DIRECTIONS FOR THIS TASK >>
What follows is a set of records; repeat all of them exactly.

LISTED RECORDS >>
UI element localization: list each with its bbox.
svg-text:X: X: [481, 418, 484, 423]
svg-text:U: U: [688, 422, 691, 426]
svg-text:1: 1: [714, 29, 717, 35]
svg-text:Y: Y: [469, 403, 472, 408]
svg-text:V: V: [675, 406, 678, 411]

RESPONSE >>
UI element localization: list each with its bbox.
svg-text:X: X: [481, 418, 484, 423]
svg-text:U: U: [688, 422, 691, 426]
svg-text:1: 1: [714, 29, 717, 35]
svg-text:Y: Y: [469, 403, 472, 408]
svg-text:V: V: [675, 406, 678, 411]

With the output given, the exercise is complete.